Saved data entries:
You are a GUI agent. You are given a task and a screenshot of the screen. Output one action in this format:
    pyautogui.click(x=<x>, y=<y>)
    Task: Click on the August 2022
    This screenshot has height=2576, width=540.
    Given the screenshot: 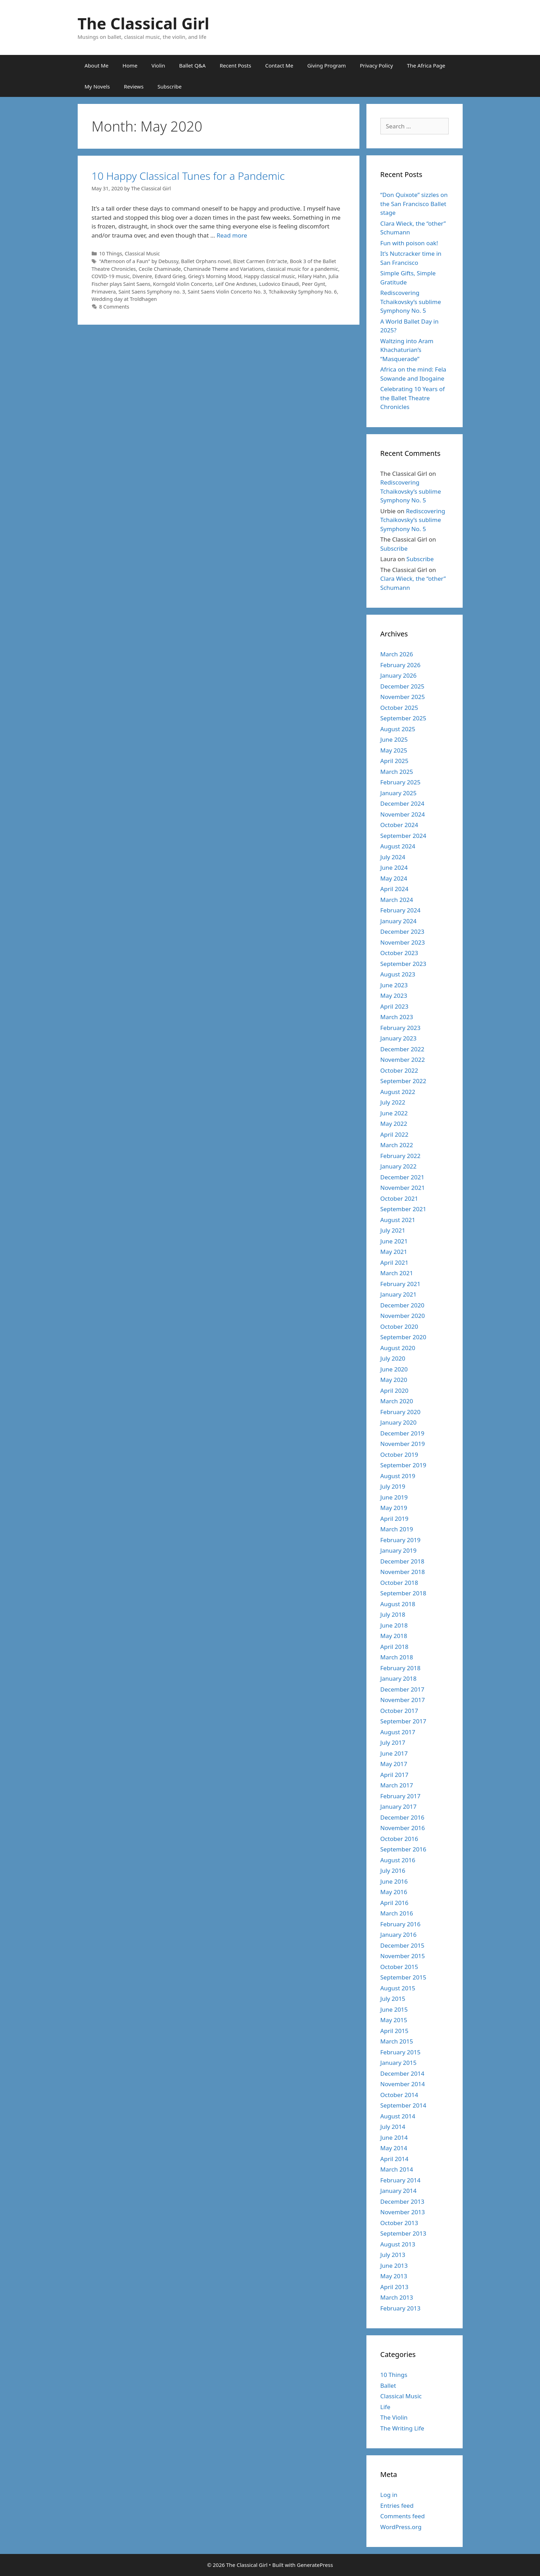 What is the action you would take?
    pyautogui.click(x=397, y=1092)
    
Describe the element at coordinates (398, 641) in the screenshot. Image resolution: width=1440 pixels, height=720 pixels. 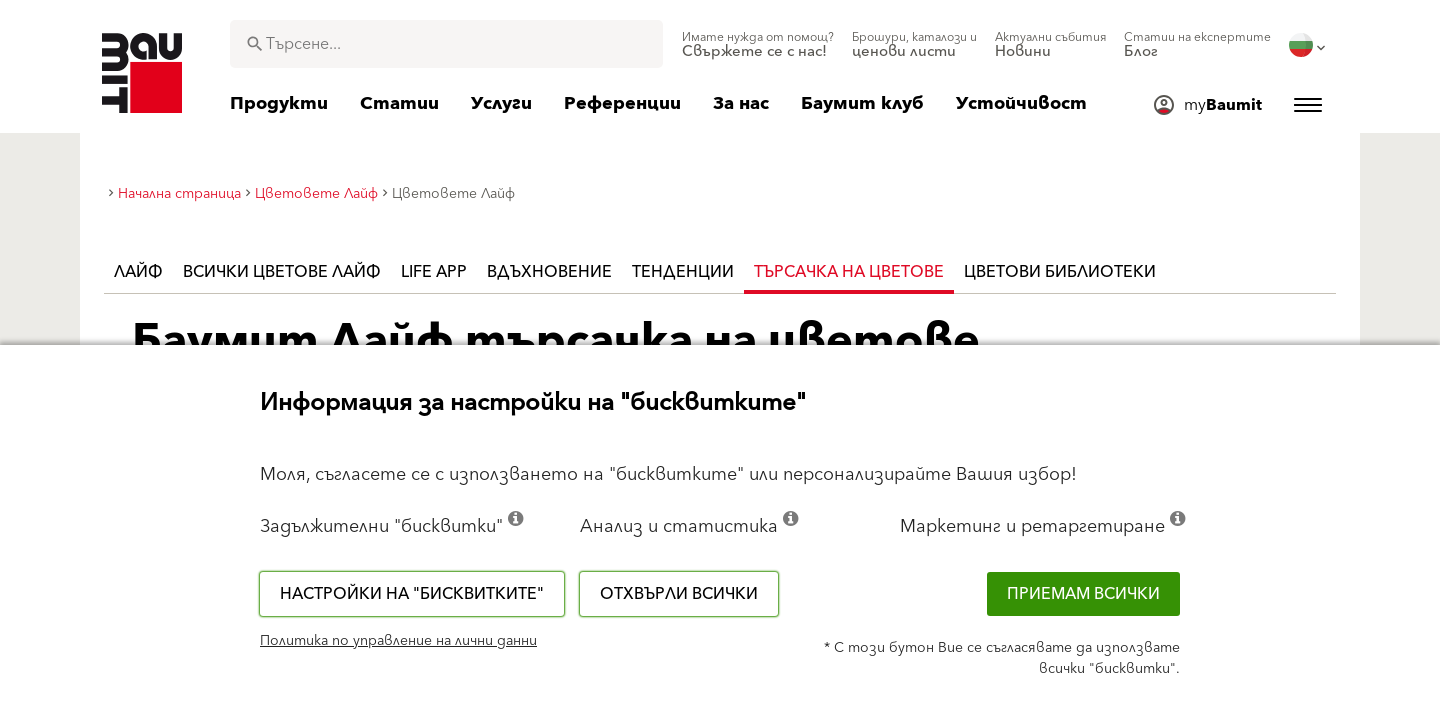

(About this task)
Lines after the one containing "This screenshot has" are not part of the task. Output the entries exactly from their first line through that one.

(Response for this exercise)
You are a GUI agent. You are given a task and a screenshot of the screen. Output one action in this format:
    pyautogui.click(x=<x>, y=<y>)
    Task: Click on the August 2022
    This screenshot has height=2576, width=540.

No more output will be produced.